By this point in her near 25-year career as a DJ, you’ve probably heard Honey Dijon even if you haven’t heard of Honey Dijon.

The groundbreaking electronic music producer was recruited to make a special contribution to Madonna’s Finally Enough Love: 50 Number Ones album—remixing “I Don’t Search I Find” from 2019’s Madame X—and she also had a hand in mixing two of the most popular tracks from Beyoncé’s Renaissance album, “Alien Superstar” and “Cozy.”

And that’s only in the last few years!

Dijon has released two albums, 2017’s The Best of Both Worlds and 2022’s Black Girl Magic, as well as remixed songs for Christine and the Queens, Cakes da Killa, Lady Gaga, Jessie Ware, and even David Bowie.

Yet even as Dijon’s notoriety and star as a nightlife fixture across queer and alternative spaces has continued to rise, she has managed to keep it all about music above all else, using her producing talents as a tool for liberation.

“I feel like a lot of sexuality and sensuality is missing from dance culture,” Dijon told an audience during a lecture hosted by the Boiler Room in Santiago, Chile.

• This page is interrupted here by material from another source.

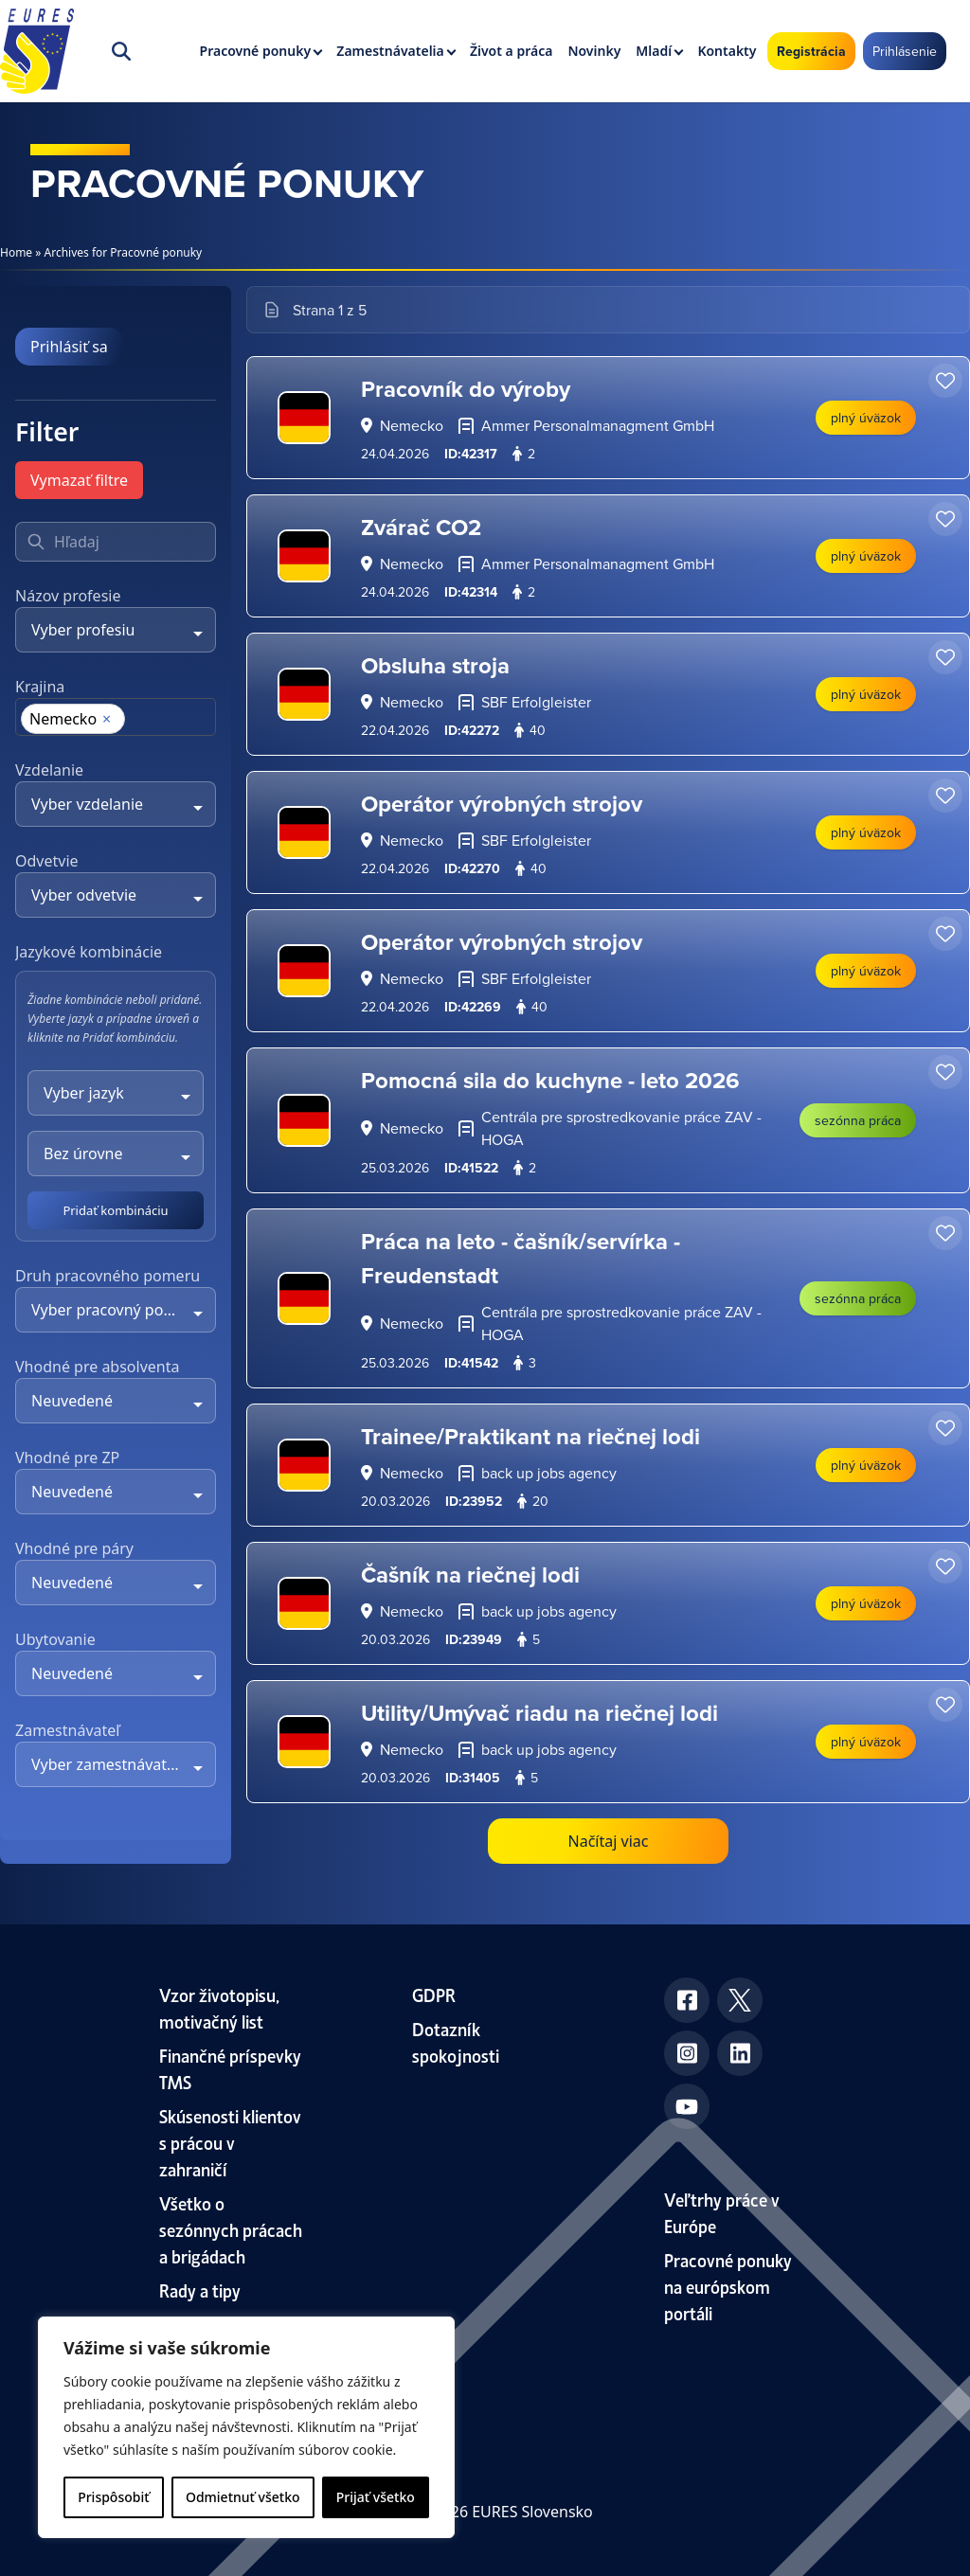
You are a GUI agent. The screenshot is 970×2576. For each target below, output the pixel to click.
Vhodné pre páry (74, 1548)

About how the focus of electronic music has changed, “When I was growing up, you actually couldn’t see the DJ. The music was the star,” she explained. “So people actually danced with each other instead of side by side.”

She added, “And to me you can’t have sexual energy if you’re shoulder-to-shoulder. You need to be body-to-body.”

Dijon likes to say she was born in Chicago but raised in New York City—after all, NYC is where she decided that she wanted to become a DJ, beginning in 1998.

“I was just really, really lucky to be born at a time and place at the beginning of this subculture that was created by queer people of color and women,” she explained in the same lecture.

“And I try to continue to carry that information with me today because I feel like dance music has been so commodified and colonized, and ‘heteronormafied,’ and it’s lost a lot of its color, and queerness.”

She added, “Everything seems so segregated: the gays don’t want to party with the straights. Everybody has their own sh*t.”

The dance floor at a Dijon show reflects her efforts to reunite fans of house and electronic dance music—all colors and queerness for a sweaty night of dancing that can stretch into the late morning in her signature “Honeyverse.”

Like her commanding arrangement of music, Dijon’s public visibility as a transgender woman also commands conversation about LGBTQ+ representation, celebration, and has created opportunities.

When she is not behind turntables, Dijon is telling her story, slaying red carpets, rubbing elbows with trendy designers at New York Fashion Week, designing clothes for Comme des Garçons, or modeling, recently helping to relaunch the Victoria Secret fashion show.

Being a club kid in New York helped her transform from “a very effeminate child” to a very effective music producer who is comfortable in her skin, she told The New York Times. As she explained, she struggled to get a job as a trans woman.

“So clubbing at that time was really a great place for you to make a quote-unquote honest living,” she said.

These days, Dijon stays booked and busy, but she never forgets how and where she found herself, and she has been committed to helping others do the same through music. Every year during Pride Month celebrations in New York City, she plays a set that lasts somewhere around 12 and a half hours.

About the standard 2-hour DJ set versus a 12-hour set, “That’s masturbation for me,” Dijon said. “It’s the difference between a quickie and a good **** as far as I am concerned.”